A-3.2 Examples

$\mathbb{Z}$ (the set of all integers) is a ring, but not a field, because not all of its elements have a multiplicative inverse (as shown in §A-2.2).

$ℝ$ (the set of all real numbers) is a field.

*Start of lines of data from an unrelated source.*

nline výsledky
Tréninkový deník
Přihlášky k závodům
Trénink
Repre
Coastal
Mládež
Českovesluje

As shown in §A-2.2, it is an abelian group over the $\text{(+)}$ and $\text{(⋅)}$ operators, and its elements are distributive over the $\text{(+,⋅)}$ operators.

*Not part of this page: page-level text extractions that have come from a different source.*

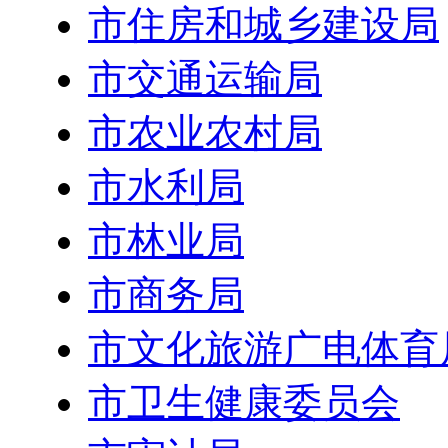
市住房和城乡建设局
市交通运输局
市农业农村局
市水利局
市林业局
市商务局
市文化旅游广电体育
市卫生健康委员会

${\mathbb{Z}}_7=\{0,1,2,3,4,5,6\}$ is a finite field because:

• Closed: For any $a,b\in {\mathbb{Z}}_7$, there exists some $c_1\in {\mathbb{Z}}_7$ such that $a+b\equiv c_{1}mod7$ and, some $c_2\in {\mathbb{Z}}_7$ such that $a\cdot b\equiv c_{2}mod7$.
• Associative: For any $a,b,c\in {\mathbb{Z}}_7$, $(a+b)+c=a+(b+c)$ and $(a\cdot b)\cdot c=a\cdot (b\cdot c)$.
• Commutative: For any $a,b\in {\mathbb{Z}}_7$, $a+b=b+a$, and $a\cdot b=b\cdot a$.
• Distributive: For any $a,b,c\in {\mathbb{Z}}_7$, $(a+b)\cdot c=a\cdot c+b\cdot c$.
• Identity: For any $a\in {\mathbb{Z}}_7$, its additive identity is $0$, and its multiplicative identity is $1$.
• Inverse: For any $a\in {\mathbb{Z}}_7$, there exists an additive inverse $a_1^{\prime }\in {\mathbb{Z}}_7$ such that $a_1+a_1^{\prime }\equiv 0mod7$. For example, if $a_1=3$, then its additive inverse $a_1^{\prime }=4$, because $3+4=7\equiv 0mod7$. Also, for any $a_2\in {\mathbb{Z}}_7$ (except for 0), there exists a multiplicative inverse $a_2^{\prime }\in {\mathbb{Z}}_7$ such that $a_2\cdot a_2^{\prime }\equiv 1mod7$. For example, if $a_2=3$, then its multiplicative inverse $a_2^{\prime }=5$, because $3\cdot 5=15\equiv 1mod7$.